TASK REQUIREMENTS: The entries are to be printed again word for word, but no picture may appear.

(Dataset entries)
· · · · ·
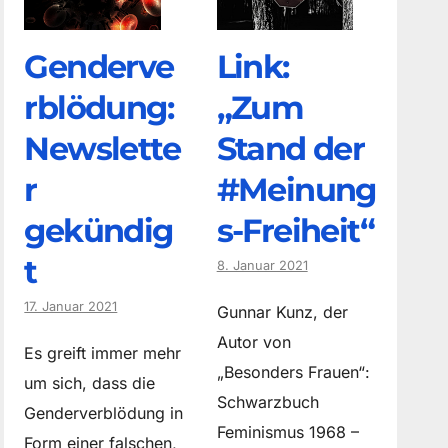
Genderve
Link:
rblödung:
„Zum
Newslette
Stand der
r
#Meinung
gekündig
s-Freiheit“
t
8. Januar 2021
17. Januar 2021
Gunnar Kunz, der
Autor von
Es greift immer mehr
„Besonders Frauen“:
um sich, dass die
Schwarzbuch
Genderverblödung in
Feminismus 1968 –
Form einer falschen,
· · · · ·
ANSWER TO THIS PROBLEM:
Genderve
Link:
rblödung:
„Zum
Newslette
Stand der
r
#Meinung
gekündig
s-Freiheit“
t
8. Januar 2021
17. Januar 2021
Gunnar Kunz, der
Autor von
Es greift immer mehr
„Besonders Frauen“:
um sich, dass die
Schwarzbuch
Genderverblödung in
Feminismus 1968 –
Form einer falschen,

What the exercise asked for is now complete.